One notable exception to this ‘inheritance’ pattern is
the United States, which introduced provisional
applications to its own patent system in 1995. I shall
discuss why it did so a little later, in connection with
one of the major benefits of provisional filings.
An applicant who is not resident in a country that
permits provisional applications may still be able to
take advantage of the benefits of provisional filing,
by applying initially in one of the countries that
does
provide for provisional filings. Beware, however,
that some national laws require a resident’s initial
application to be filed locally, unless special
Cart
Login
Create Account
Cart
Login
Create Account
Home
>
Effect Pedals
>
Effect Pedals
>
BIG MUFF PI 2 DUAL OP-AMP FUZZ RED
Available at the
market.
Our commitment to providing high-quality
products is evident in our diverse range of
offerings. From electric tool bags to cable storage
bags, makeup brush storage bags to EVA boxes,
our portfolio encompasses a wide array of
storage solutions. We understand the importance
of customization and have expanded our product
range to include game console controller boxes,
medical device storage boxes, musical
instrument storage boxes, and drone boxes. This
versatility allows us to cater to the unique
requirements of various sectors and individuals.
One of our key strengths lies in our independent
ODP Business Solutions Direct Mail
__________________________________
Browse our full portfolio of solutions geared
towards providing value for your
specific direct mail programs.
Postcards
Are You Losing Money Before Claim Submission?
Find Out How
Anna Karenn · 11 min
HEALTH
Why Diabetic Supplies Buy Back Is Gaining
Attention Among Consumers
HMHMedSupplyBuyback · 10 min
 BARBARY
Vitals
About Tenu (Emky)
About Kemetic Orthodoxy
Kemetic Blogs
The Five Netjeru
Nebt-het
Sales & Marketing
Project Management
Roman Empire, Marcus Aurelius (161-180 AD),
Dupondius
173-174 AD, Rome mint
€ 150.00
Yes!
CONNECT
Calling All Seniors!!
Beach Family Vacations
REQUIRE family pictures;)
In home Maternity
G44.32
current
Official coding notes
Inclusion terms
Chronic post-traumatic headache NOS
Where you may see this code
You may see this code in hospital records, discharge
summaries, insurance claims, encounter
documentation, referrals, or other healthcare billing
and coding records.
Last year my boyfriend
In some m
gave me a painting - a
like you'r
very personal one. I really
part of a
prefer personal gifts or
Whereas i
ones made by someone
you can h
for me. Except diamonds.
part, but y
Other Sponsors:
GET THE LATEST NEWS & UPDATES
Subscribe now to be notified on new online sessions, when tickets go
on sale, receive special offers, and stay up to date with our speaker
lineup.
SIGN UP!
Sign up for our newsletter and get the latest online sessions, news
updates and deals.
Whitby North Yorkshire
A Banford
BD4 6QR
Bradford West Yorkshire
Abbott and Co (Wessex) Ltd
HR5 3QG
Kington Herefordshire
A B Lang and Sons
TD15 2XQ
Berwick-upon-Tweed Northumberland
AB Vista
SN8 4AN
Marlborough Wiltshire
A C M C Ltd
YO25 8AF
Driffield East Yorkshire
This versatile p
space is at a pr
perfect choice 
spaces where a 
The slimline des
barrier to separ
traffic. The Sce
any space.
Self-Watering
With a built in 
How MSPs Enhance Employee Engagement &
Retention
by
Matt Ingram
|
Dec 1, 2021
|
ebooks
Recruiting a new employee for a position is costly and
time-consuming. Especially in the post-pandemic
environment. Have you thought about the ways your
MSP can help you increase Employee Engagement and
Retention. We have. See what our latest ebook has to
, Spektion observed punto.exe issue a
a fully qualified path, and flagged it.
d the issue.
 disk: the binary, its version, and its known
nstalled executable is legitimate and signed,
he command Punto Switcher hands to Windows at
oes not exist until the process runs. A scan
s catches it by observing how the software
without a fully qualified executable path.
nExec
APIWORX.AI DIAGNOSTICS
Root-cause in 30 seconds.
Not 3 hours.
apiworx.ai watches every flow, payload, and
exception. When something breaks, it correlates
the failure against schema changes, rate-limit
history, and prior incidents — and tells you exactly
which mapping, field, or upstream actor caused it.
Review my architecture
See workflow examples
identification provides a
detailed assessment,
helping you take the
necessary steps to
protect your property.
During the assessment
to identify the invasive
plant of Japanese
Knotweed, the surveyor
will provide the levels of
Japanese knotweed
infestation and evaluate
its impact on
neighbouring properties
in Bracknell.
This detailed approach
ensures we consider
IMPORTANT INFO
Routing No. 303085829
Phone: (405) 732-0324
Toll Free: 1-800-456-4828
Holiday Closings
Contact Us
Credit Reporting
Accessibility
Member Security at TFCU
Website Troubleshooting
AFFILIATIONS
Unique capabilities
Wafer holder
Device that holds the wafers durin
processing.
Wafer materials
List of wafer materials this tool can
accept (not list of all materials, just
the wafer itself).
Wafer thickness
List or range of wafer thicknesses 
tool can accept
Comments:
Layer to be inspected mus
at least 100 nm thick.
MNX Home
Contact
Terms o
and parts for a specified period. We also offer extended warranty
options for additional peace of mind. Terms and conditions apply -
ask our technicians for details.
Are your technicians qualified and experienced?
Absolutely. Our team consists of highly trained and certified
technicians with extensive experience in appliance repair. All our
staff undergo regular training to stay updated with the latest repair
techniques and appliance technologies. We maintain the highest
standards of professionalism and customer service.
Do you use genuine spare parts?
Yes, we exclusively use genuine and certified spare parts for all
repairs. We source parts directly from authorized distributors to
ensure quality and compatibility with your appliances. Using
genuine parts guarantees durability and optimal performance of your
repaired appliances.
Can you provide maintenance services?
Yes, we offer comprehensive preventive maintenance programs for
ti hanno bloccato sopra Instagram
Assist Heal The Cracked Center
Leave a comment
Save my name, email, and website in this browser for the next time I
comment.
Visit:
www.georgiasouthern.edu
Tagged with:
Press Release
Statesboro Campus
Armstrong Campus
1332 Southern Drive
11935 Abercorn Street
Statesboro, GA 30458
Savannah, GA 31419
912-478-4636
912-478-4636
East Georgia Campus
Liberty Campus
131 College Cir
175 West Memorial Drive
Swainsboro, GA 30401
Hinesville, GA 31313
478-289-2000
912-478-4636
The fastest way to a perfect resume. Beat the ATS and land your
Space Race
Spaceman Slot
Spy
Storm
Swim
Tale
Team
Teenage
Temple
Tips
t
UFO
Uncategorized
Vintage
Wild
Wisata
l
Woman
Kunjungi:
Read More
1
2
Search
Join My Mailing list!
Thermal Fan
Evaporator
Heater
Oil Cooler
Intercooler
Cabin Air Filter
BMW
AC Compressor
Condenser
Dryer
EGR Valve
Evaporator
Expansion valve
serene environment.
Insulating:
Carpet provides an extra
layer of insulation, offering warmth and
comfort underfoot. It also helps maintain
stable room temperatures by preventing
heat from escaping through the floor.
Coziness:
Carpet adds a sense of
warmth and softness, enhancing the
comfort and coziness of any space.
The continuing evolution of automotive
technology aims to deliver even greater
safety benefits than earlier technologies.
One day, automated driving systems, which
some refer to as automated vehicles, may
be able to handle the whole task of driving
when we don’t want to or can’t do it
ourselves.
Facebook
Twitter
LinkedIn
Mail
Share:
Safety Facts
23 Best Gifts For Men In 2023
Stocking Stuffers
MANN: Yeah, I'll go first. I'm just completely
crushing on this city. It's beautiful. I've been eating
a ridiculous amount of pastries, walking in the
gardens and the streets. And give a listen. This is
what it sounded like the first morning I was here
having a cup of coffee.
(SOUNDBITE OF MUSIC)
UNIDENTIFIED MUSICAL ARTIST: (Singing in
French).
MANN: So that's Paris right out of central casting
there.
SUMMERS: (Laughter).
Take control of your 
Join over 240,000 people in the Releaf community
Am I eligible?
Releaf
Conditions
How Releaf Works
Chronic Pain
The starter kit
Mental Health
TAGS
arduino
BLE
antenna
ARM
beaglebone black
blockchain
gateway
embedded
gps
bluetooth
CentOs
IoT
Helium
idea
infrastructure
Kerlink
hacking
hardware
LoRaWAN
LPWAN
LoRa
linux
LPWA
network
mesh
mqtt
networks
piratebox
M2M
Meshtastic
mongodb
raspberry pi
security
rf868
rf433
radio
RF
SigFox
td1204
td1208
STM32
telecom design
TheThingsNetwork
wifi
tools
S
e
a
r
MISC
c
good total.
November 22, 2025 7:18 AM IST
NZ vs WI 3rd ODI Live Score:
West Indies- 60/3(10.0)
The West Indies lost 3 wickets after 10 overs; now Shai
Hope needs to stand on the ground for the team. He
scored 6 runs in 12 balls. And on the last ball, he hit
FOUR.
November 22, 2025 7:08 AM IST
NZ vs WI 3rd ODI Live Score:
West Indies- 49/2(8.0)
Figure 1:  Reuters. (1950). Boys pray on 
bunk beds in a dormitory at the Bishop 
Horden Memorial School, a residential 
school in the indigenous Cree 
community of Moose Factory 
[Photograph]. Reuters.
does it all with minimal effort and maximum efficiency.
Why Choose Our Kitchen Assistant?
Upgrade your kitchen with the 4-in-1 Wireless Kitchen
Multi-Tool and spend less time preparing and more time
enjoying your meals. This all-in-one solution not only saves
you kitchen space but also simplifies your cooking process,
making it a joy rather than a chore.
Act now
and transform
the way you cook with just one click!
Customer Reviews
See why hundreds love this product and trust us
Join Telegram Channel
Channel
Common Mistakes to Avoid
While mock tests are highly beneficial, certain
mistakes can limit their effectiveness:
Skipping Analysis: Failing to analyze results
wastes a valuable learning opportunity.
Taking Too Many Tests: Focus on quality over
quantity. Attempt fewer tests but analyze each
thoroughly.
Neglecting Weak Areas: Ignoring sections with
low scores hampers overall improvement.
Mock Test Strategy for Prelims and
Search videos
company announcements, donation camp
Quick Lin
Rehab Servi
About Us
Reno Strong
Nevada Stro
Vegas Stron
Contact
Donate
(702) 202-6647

Action item:
In the data above, find the line that contains "our portfolio encompasses a wide array of" and the line that contains "requirements of various". Repeat exactly those lines and every line between them, and only those.

The answer:
our portfolio encompasses a wide array of
storage solutions. We understand the importance
of customization and have expanded our product
range to include game console controller boxes,
medical device storage boxes, musical
instrument storage boxes, and drone boxes. This
versatility allows us to cater to the unique
requirements of various sectors and individuals.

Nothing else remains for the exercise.